[[ INFORMATION PROVIDED, beginning ]]

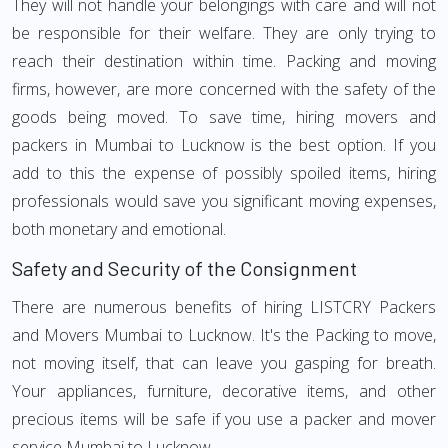
They will not handle your belongings with care and will not
be responsible for their welfare. They are only trying to
reach their destination within time. Packing and moving
firms, however, are more concerned with the safety of the
goods being moved. To save time, hiring movers and
packers in Mumbai to Lucknow is the best option. If you
add to this the expense of possibly spoiled items, hiring
professionals would save you significant moving expenses,
both monetary and emotional.
Safety and Security of the Consignment
There are numerous benefits of hiring LISTCRY Packers
and Movers Mumbai to Lucknow. It's the Packing to move,
not moving itself, that can leave you gasping for breath.
Your appliances, furniture, decorative items, and other
precious items will be safe if you use a packer and mover
service Mumbai to Lucknow.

[[ INFORMATION PROVIDED, end ]]

TASK BRIEF: Look above for every line with the word "will" and copy it.

SOLVED PROBLEM:
They will not handle your belongings with care and will not
precious items will be safe if you use a packer and mover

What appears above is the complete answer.